*** TASK INPUTS Section Begins ***

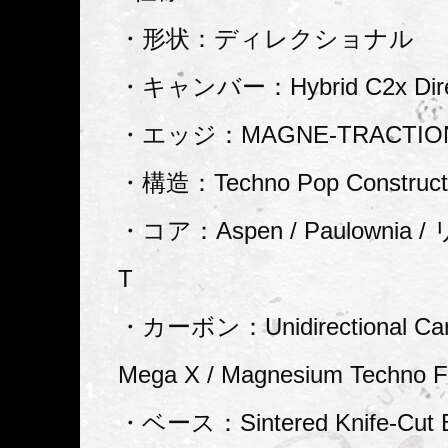
・形状：ディレクショナル
・キャンバー：Hybrid C2x Direc
・エッジ：MAGNE-TRACTIO
・構造：Techno Pop Construc
・コア：Aspen / Paulownia
T
・カーボン：Unidirectional Carb
Mega X / Magnesium Techno F
・ベース：Sintered Knife-Cut 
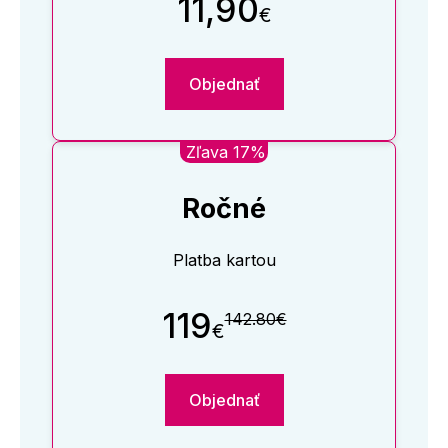
11,90
€
Objednať
Zľava 17%
Ročné
Platba kartou
119
142.80€
€
Objednať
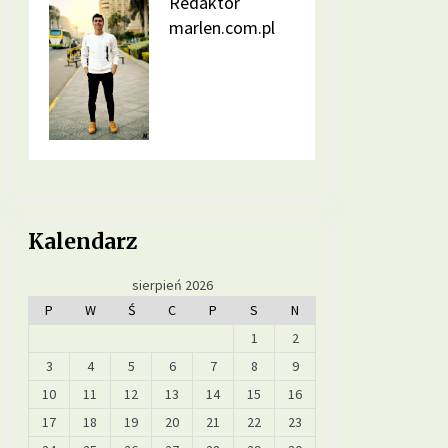
Redaktor
marlen.com.pl
Jakie suplementy warto wprowadzić
do diety na poprawę jakości snu?
5 miesięcy ago
Jakie pokarmy mogą poprawić
metabolizm i przyspieszyć spalanie
tłuszczu?
9 miesięcy ago
Jakie suplementy warto stosować,
Kalendarz
by poprawić zdrowie skóry, włosów
i paznokci?
12 miesięcy ago
sierpień 2026
P
W
Ś
C
P
S
N
1
2
3
4
5
6
7
8
9
10
11
12
13
14
15
16
17
18
19
20
21
22
23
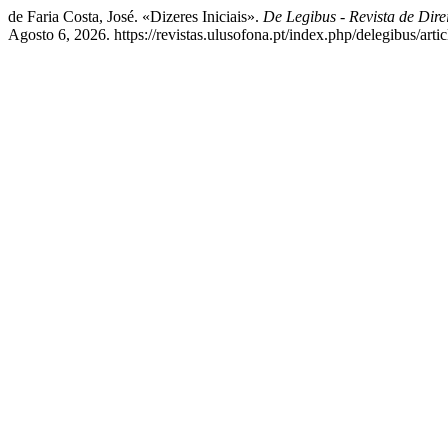
de Faria Costa, José. «Dizeres Iniciais».
De Legibus - Revista de Dir
Agosto 6, 2026. https://revistas.ulusofona.pt/index.php/delegibus/arti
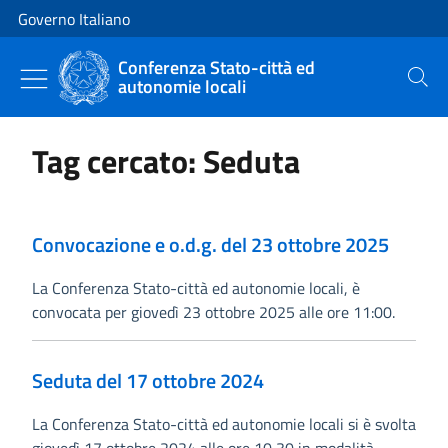
Vai al contenuto
Vai alla navigazione del sito
Governo Italiano
Conferenza Stato-città ed
autonomie locali
Cerca
Tag cercato: Seduta
Convocazione e o.d.g. del 23 ottobre 2025
La Conferenza Stato-città ed autonomie locali, è
convocata per giovedì 23 ottobre 2025 alle ore 11:00.
Seduta del 17 ottobre 2024
La Conferenza Stato-città ed autonomie locali si è svolta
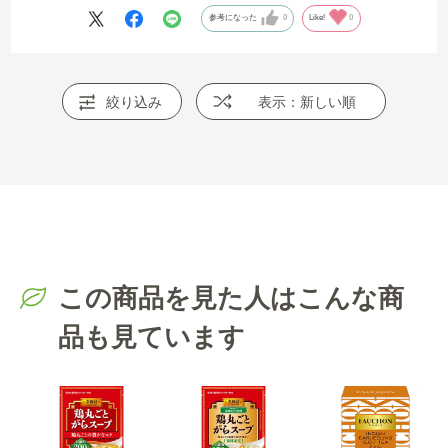
参考になった
0
Like!
0
絞り込み
表示：新しい順
この商品を見た人はこんな商
品も見ています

*** TASK INPUTS Section Ends ***

• _WORK TO BE COMPLETED_
Print, exactly, each line above from the one with "12 miesięcy ago" to the one with "Convocazione e o.d.g. del 23 ottobre 2025", end lines included. Leave pictures out of it.

• _EXERCISE SOLUTION_
12 miesięcy ago
sierpień 2026
P
W
Ś
C
P
S
N
1
2
3
4
5
6
7
8
9
10
11
12
13
14
15
16
17
18
19
20
21
22
23
de Faria Costa, José. «Dizeres Iniciais».
De Legibus - Revista de Dir
Agosto 6, 2026. https://revistas.ulusofona.pt/index.php/delegibus/arti
Vai al contenuto
Vai alla navigazione del sito
Governo Italiano
Conferenza Stato-città ed
autonomie locali
Cerca
Tag cercato: Seduta
Convocazione e o.d.g. del 23 ottobre 2025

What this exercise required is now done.